Masters 2019
Die Rückkehr des Champions
24. März 2022 , Felix Grewe
Mit seinem Sieg beim Masters 2019 schreibt Tiger Woods Sportgeschichte. Wir blicken mit Text und Video zurück auf ein Comeback, das unvergessen bleiben wird.

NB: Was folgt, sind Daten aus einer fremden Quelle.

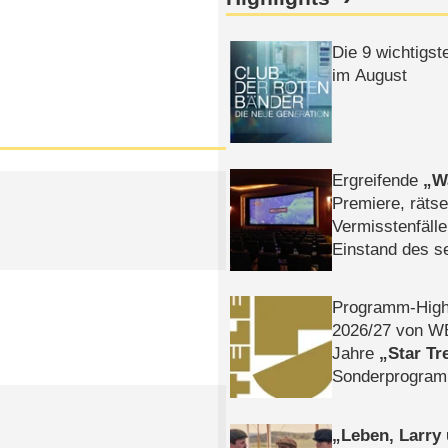
Die 9 wichtigst
im August
Ergreifende
W
Premiere, rätse
Vermisstenfälle
Einstand des 
Tatort: Münc
Duos
Programm-High
2026/​27 von W
Jahre
Star Tr
Sonderprogra
Die Helgolän
Leben, Larry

Fabelhafte Comebacks in der Sportgeschichte hat es in den vergangenen Jahrzehnten viele gegeben. Da wäre zum Beispiel George Foreman zu nennen, vielleicht erinnern Sie sich? 1974 der legendäre „Rumble in the Jungle“ gegen Muhammad Ali, drei Jahre später der Rücktritt. Foreman wird Priester, nicht unbedingt der klassische Werdegang eines Boxers. 1987 kehrt er in den Ring zurück und wird 1994, mit 45 Jahren, der älteste Schwergewichts-Weltmeister der Geschichte. Martina Navratilova, Grande Dame des Tennis, sagt 1994 in Wimbledon Goodbye, mit fast 38 Jahren, und ist 2000 plötzlich wieder da – im Doppel und im Mixed, wo sie drei weitere Grand-Slam-Titel gewinnt, den letzten kurz vor ihrem 50. Geburtstag. Oder ihre Kollegin Jennifer Capriati, einst als Wunderkind gefeiert, dann Mitte der 90er-Jahre wegen Drogenbesitzes im Knast und sechs, sieben Jahre später die Nummer eins der Welt. Michael Jordan, Niki Lauda, Henry Maske, Hermann Maier – sie alle und noch viele andere Sportler haben Geschichten wundersamer Wiederauferstehungen geschrieben. Doch das Drehbuch von Augusta 2019, mit Tiger Woods in der Hauptrolle, sticht aus all diesen unvergessenen Sportmomenten hervor.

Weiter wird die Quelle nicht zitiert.